The figure is more than three times what's allocated in the budget and 10 times what even the new Senate bill would provide, and far beyond the spending levels put forth by any previous packages to fight the opioid epidemic.
The difficulty in getting funding -- and a key reason why the bipartisan Senate bill might stall in the House -- in part goes to the heart of Republicans' philosophy about budgeting.
The GOP, which controls both chambers of Congress, has "always been very focused on pay-fors," said a Republican aide to the House Energy and Commerce Committee, explaining that new funding is generally expected to be accompanied by cuts in current expenditures so that overall government spending doesn't rise. And that could limit how much money lawmakers are ultimately willing to commit to fight opioid abuse.
Some observers worry this notion is pound-foolish.
"We have an enormous set of costs ahead of us if we don't invest now," said Dr. Traci Green, an associate professor of emergency medicine and community health science at Boston University, who has extensively researched the epidemic.
Ahead In Congress
Meanwhile, the House could take up its version of a separate Senate-passed proposal designed to, in certain cases, make more prominent any opioid history in a patient's medical record. The idea is to prevent doctors from prescribing opioids to at-risk patients.

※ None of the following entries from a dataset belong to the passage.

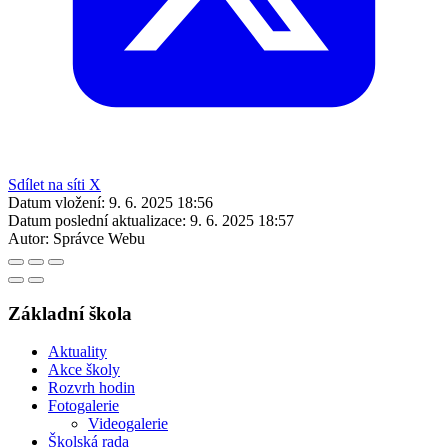
Sdílet na síti X
Datum vložení:
9. 6. 2025 18:56
Datum poslední aktualizace:
9. 6. 2025 18:57
Autor:
Správce Webu
Základní škola
Aktuality
Akce školy
Rozvrh hodin
Fotogalerie
Videogalerie
Školská rada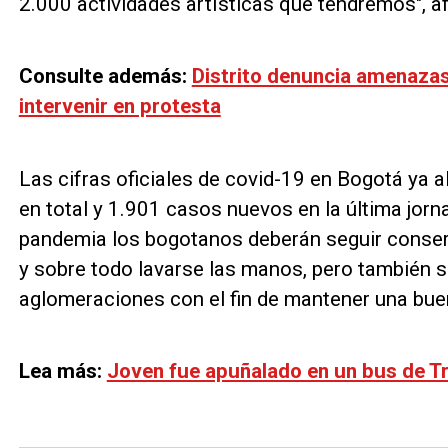
2.000 actividades artísticas que tendremos", a
Consulte además:
Distrito denuncia amenazas
intervenir en protesta
Las cifras oficiales de covid-19 en Bogotá ya
en total y 1.901 casos nuevos en la última jorn
pandemia los bogotanos deberán seguir conserva
y sobre todo lavarse las manos, pero también s
aglomeraciones con el fin de mantener una bue
Lea más:
Joven fue apuñalado en un bus de Tra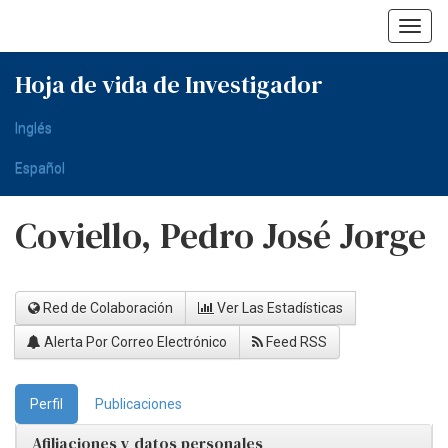
Skip
navigation
Hoja de vida de Investigador
Inglés
Español
Coviello, Pedro José Jorge
Red de Colaboración
Ver Las Estadísticas
Alerta Por Correo Electrónico
Feed RSS
Perfil
Publicaciones
Afiliaciones y datos personales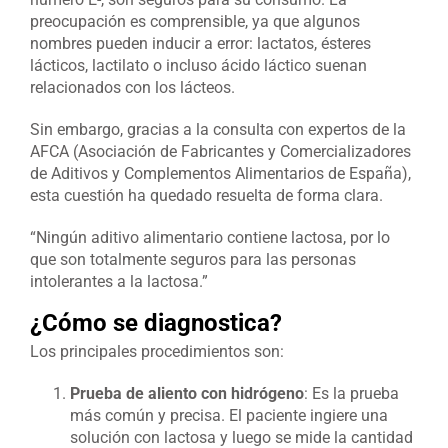
preocupación es comprensible, ya que algunos
nombres pueden inducir a error: lactatos, ésteres
lácticos, lactilato o incluso ácido láctico suenan
relacionados con los lácteos.
Sin embargo, gracias a la consulta con expertos de la
AFCA (Asociación de Fabricantes y Comercializadores
de Aditivos y Complementos Alimentarios de España),
esta cuestión ha quedado resuelta de forma clara.
“Ningún aditivo alimentario contiene lactosa, por lo
que son totalmente seguros para las personas
intolerantes a la lactosa.”
¿Cómo se diagnostica?
Los principales procedimientos son:
Prueba de aliento con hidrógeno
: Es la prueba
más común y precisa. El paciente ingiere una
solución con lactosa y luego se mide la cantidad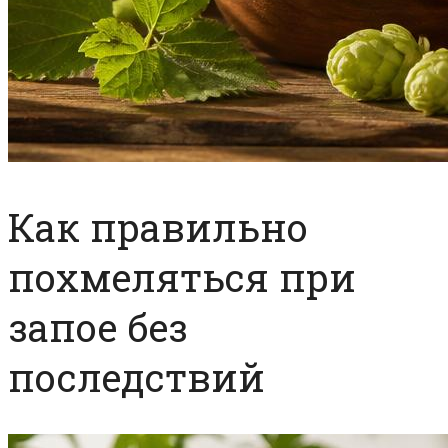
Как правильно
похмеляться при
запое без
последствий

In addition, the House's Energy and Commerce Committee in late February held a hearing focused on "enforcement" -- discussing, for instance, giving the federal Drug Enforcement Administration more power in drug trafficking, and whether to treat fentanyl, a particularly potent synthetic opioid, as a controlled substance. This week's hearings will tackle a slew of public health-oriented bills, such as making sure overdose patients in the emergency room get appropriate medication and treatment upon discharge, or expanding access to buprenorphine, which is used to treat addiction.
And the House Ways and Means Committee, which has jurisdiction over Medicare -- the federal insurance plan for seniors and disabled people -- is working to develop strategies that limit access to opioids and make treatment more available.
These are some promising ideas, Raymond said, but it's still "playing catch-up. ... The big gap is the money, and the broader vision."
This flurry of activity comes after Congress in 2016 passed two laws directly dealing with addiction and substance abuse disorders, the Comprehensive Addiction and Recovery Act and the 21st Century Cures Act. CARA promised $181 million -- although it didn't appropriate those dollars -- while the Cures Act provided $1 billion over two years.
It's playing out against the backdrop of steady policy tensions.
The Trump administration, which in October declared the opioid epidemic a public health crisis, has repeatedly pushed a more punitive approach, such as harsher sentences for drug trafficking, including the death penalty and establishing mandatory minimum sentences. That emphasis, experts said, detracts from other parts of the plan that might highlight, say, addiction treatment.
Instead, those experts emphasized treatment and prevention as well as "harm reduction" ideas such as providing more overdose-antidote medication and funding programs like syringe exchanges.
They say focusing on punishment has been ineffective in the past and neglects the heart of the issue.
Certainly, curbing the flow of illegal drugs is important, Wen said. But it's insufficient by itself. And the size of the problem means lawmakers need to provide quicker, more direct aid -- not just proposals that tinker "around the edges."
"We would never refuse any funding, because we need it desperately," she said. "But ask us what we need."